- _TASK_
Copy without pictures. Please restate each line of the listing exactly.

(RECORDED INFORMATION Opens)

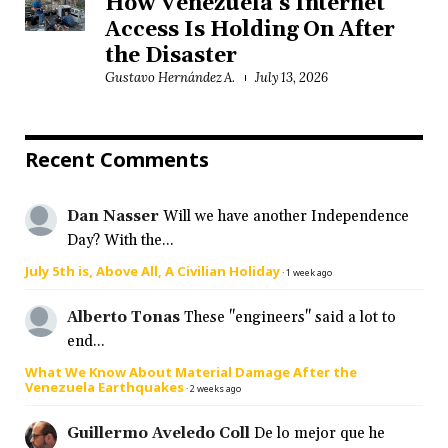
How Venezuela’s Internet
Access Is Holding On After
the Disaster
Gustavo Hernández A.
July 13, 2026
Recent Comments
Dan Nasser
Will we have another Independence
Day? With the...
July 5th is, Above All, A Civilian Holiday
·
1 week ago
Alberto Tonas
These "engineers" said a lot to
end...
What We Know About Material Damage After the
Venezuela Earthquakes
·
2 weeks ago
Guillermo Aveledo Coll
De lo mejor que he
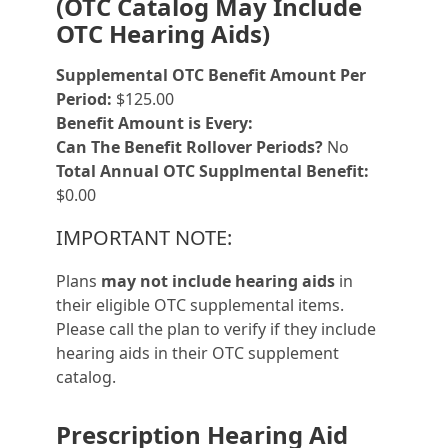
(OTC Catalog May Include
OTC Hearing Aids)
Supplemental OTC Benefit Amount Per
Period:
$125.00
Benefit Amount is Every:
Can The Benefit Rollover Periods?
No
Total Annual OTC Supplmental Benefit:
$0.00
IMPORTANT NOTE:
Plans
may not include hearing aids
in
their eligible OTC supplemental items.
Please call the plan to verify if they include
hearing aids in their OTC supplement
catalog.
Prescription Hearing Aid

(RECORDED INFORMATION Closes)

- _WRITTEN RESPONSE_
How Venezuela’s Internet
Access Is Holding On After
the Disaster
Gustavo Hernández A.
July 13, 2026
Recent Comments
Dan Nasser
Will we have another Independence
Day? With the...
July 5th is, Above All, A Civilian Holiday
·
1 week ago
Alberto Tonas
These "engineers" said a lot to
end...
What We Know About Material Damage After the
Venezuela Earthquakes
·
2 weeks ago
Guillermo Aveledo Coll
De lo mejor que he
(OTC Catalog May Include
OTC Hearing Aids)
Supplemental OTC Benefit Amount Per
Period:
$125.00
Benefit Amount is Every:
Can The Benefit Rollover Periods?
No
Total Annual OTC Supplmental Benefit:
$0.00
IMPORTANT NOTE:
Plans
may not include hearing aids
in
their eligible OTC supplemental items.
Please call the plan to verify if they include
hearing aids in their OTC supplement
catalog.
Prescription Hearing Aid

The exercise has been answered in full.